### [Task details]
Begin at the top of the records below and print each line exactly until the line containing "of an organization" has been printed; any pictures are to be left out.

### [Source records]
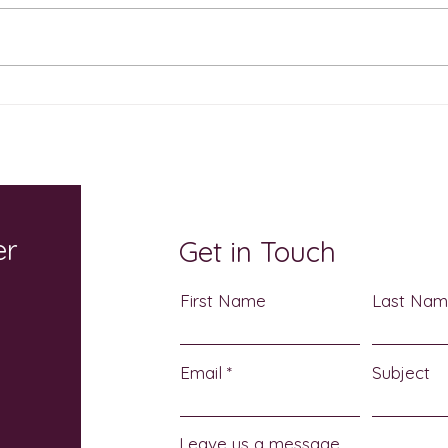
The Sweetest Show on
Cele
Earth Returns October 17: A
Atch
Sensory-Friendly
Heri
Halloween Celebration for
3
the Whole Family
er
Get in Touch
First Name
Last Na
Email
Subject
Leave us a message...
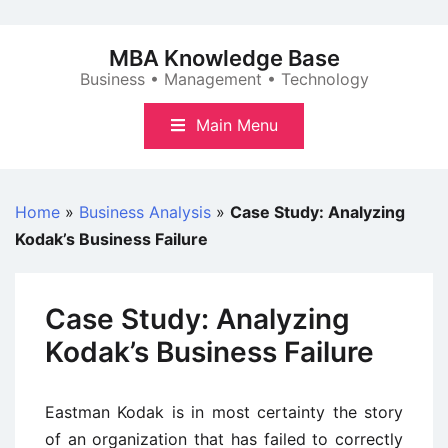
Skip
to
MBA Knowledge Base
content
Business • Management • Technology
Main Menu
Home
»
Business Analysis
»
Case Study: Analyzing
Kodak’s Business Failure
Case Study: Analyzing
Kodak’s Business Failure
Eastman Kodak is in most certainty the story
of an organization that has failed to correctly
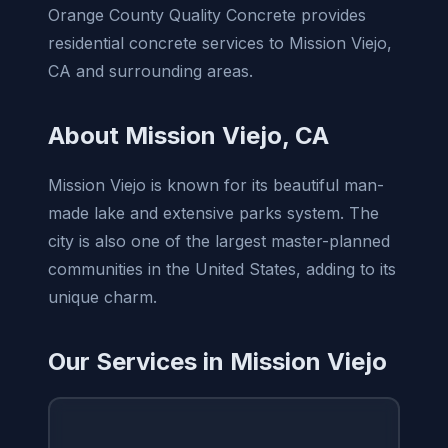
Orange County Quality Concrete provides
residential concrete services to Mission Viejo,
CA and surrounding areas.
About Mission Viejo, CA
Mission Viejo is known for its beautiful man-
made lake and extensive parks system. The
city is also one of the largest master-planned
communities in the United States, adding to its
unique charm.
Our Services in Mission Viejo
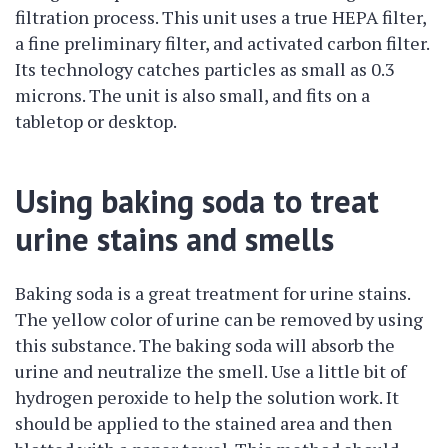
filtration process. This unit uses a true HEPA filter,
a fine preliminary filter, and activated carbon filter.
Its technology catches particles as small as 0.3
microns. The unit is also small, and fits on a
tabletop or desktop.
Using baking soda to treat
urine stains and smells
Baking soda is a great treatment for urine stains.
The yellow color of urine can be removed by using
this substance. The baking soda will absorb the
urine and neutralize the smell. Use a little bit of
hydrogen peroxide to help the solution work. It
should be applied to the stained area and then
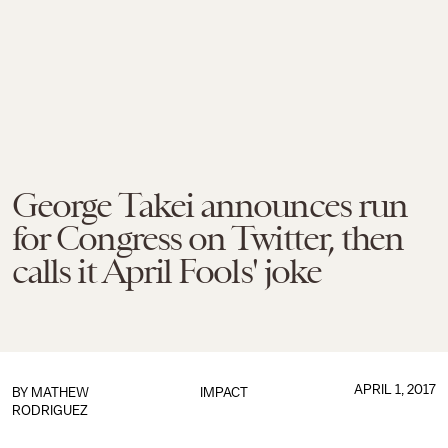
George Takei announces run
for Congress on Twitter, then
calls it April Fools' joke
APRIL 1, 2017
BY
MATHEW
IMPACT
RODRIGUEZ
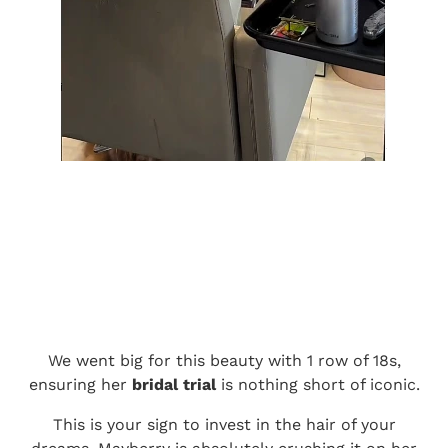
We went big for this beauty with 1 row of 18s,
ensuring her
bridal trial
is nothing short of iconic.
This is your sign to invest in the hair of your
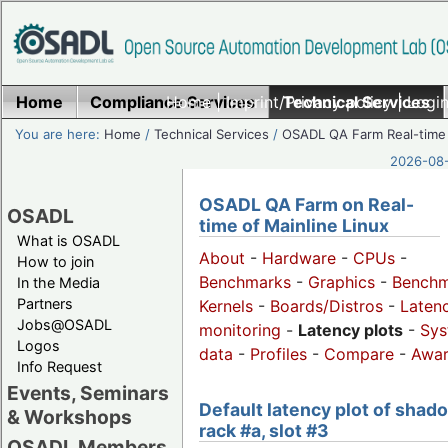
Home
Compliance Services
Home
|
Imprint/Privacy policy
Technical Services
|
Login
You are here:
Home
/
Technical Services
/
OSADL QA Farm Real-time
2026-08-
OSADL QA Farm on Real-
OSADL
time of Mainline Linux
What is OSADL
About
-
Hardware
-
CPUs
-
How to join
Benchmarks
-
Graphics
-
Benchm
In the Media
Partners
Kernels
-
Boards/Distros
-
Laten
Jobs@OSADL
monitoring
-
Latency plots
-
Sys
Logos
data
-
Profiles
-
Compare
-
Awa
Info Request
Events, Seminars
Default latency plot of shad
& Workshops
rack #a, slot #3
OSADL Members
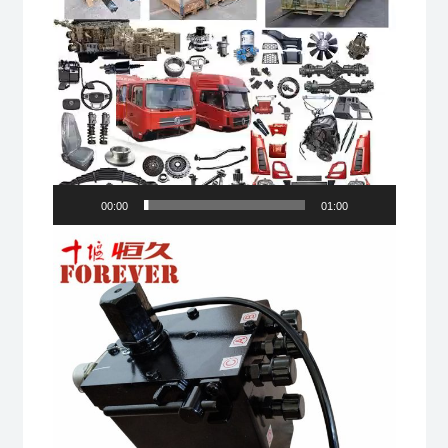
00:00
01:00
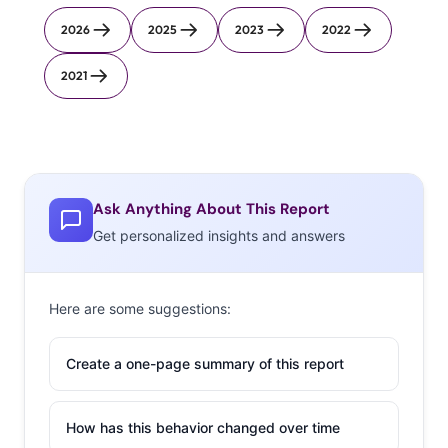
2026
2025
2023
2022
2021
Ask Anything About This Report
Get personalized insights and answers
Here are some suggestions:
Create a one-page summary of this report
How has this behavior changed over time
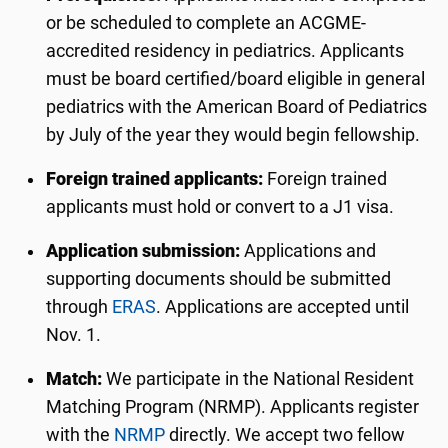
or be scheduled to complete an ACGME-
accredited residency in pediatrics. Applicants
must be board certified/board eligible in general
pediatrics with the American Board of Pediatrics
by July of the year they would begin fellowship.
Foreign trained applicants:
Foreign trained
applicants must hold or convert to a J1 visa.
Application submission:
Applications and
supporting documents should be submitted
through
ERAS
. Applications are accepted until
Nov. 1.
Match:
We participate in the National Resident
Matching Program (NRMP). Applicants register
with the
NRMP
directly. We accept two fellow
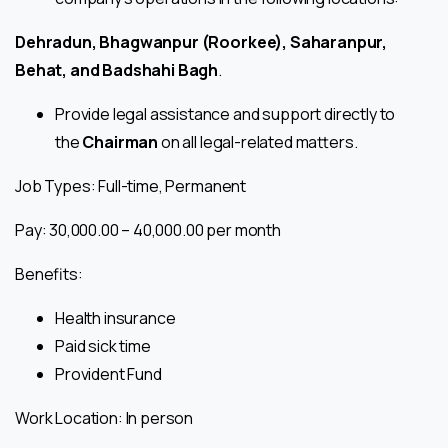
Dehradun, Bhagwanpur (Roorkee), Saharanpur,
Behat, and Badshahi Bagh
.
Provide legal assistance and support directly to
the
Chairman
on all legal-related matters.
Job Types: Full-time, Permanent
Pay: ₹30,000.00 – ₹40,000.00 per month
Benefits:
Health insurance
Paid sick time
Provident Fund
Work Location: In person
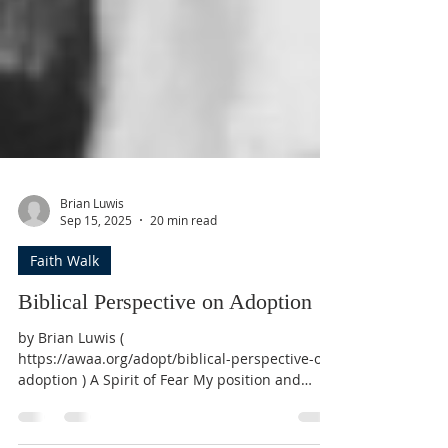
Brian Luwis
Sep 15, 2025
20 min read
Faith Walk
Biblical Perspective on Adoption
by Brian Luwis (
https://awaa.org/adopt/biblical-perspective-on-
adoption ) A Spirit of Fear My position and
purpose as the co-founder of American World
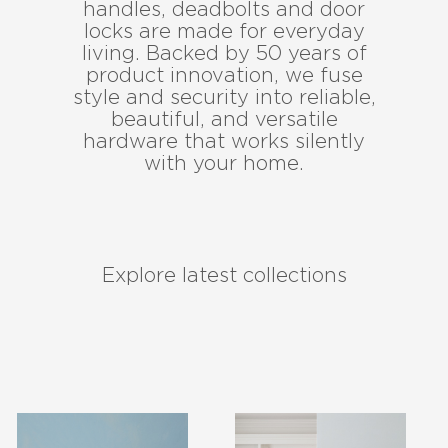
handles, deadbolts and door
locks are made for everyday
living. Backed by 50 years of
product innovation, we fuse
style and security into reliable,
beautiful, and versatile
hardware that works silently
with your home.
Explore latest collections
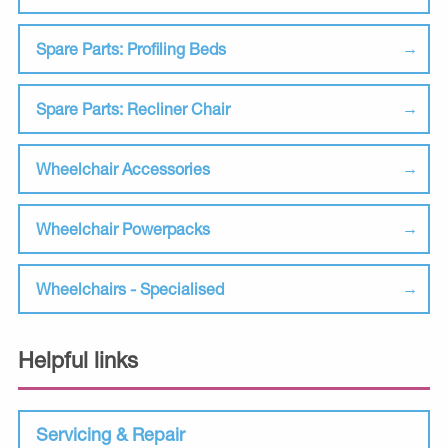
Spare Parts: Profiling Beds
Spare Parts: Recliner Chair
Wheelchair Accessories
Wheelchair Powerpacks
Wheelchairs - Specialised
Helpful links
Servicing & Repair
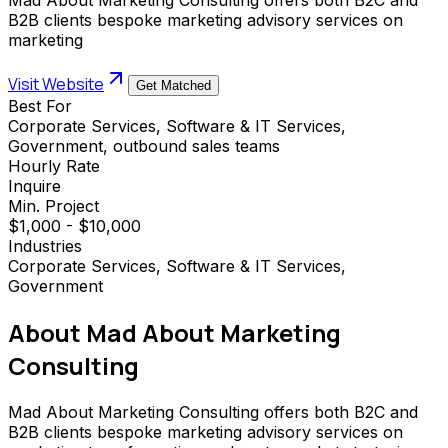
B2B clients bespoke marketing advisory services on
marketing
Visit Website
Get Matched
Best For
Corporate Services, Software & IT Services,
Government, outbound sales teams
Hourly Rate
Inquire
Min. Project
$1,000 - $10,000
Industries
Corporate Services, Software & IT Services,
Government
About
Mad About Marketing
Consulting
Mad About Marketing Consulting offers both B2C and
B2B clients bespoke marketing advisory services on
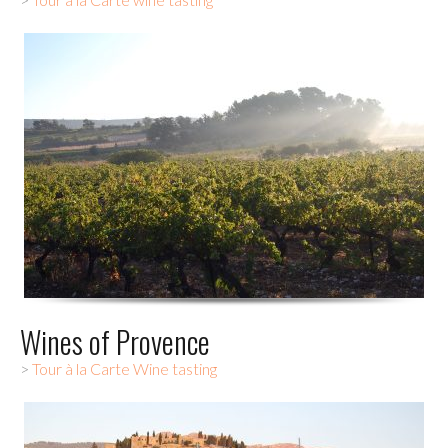
Wines of Provence
>
Tour à la Carte Wine tasting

### [Reply to the task]
The Sweetest Show on
Cele
Earth Returns October 17: A
Atch
Sensory-Friendly
Heri
Halloween Celebration for
3
the Whole Family
er
Get in Touch
First Name
Last Na
Email
Subject
Leave us a message...
Skip
to
MBA Knowledge Base
content
Business • Management • Technology
Main Menu
Home
»
Business Analysis
»
Case Study: Analyzing
Kodak’s Business Failure
Case Study: Analyzing
Kodak’s Business Failure
Eastman Kodak is in most certainty the story
of an organization that has failed to correctly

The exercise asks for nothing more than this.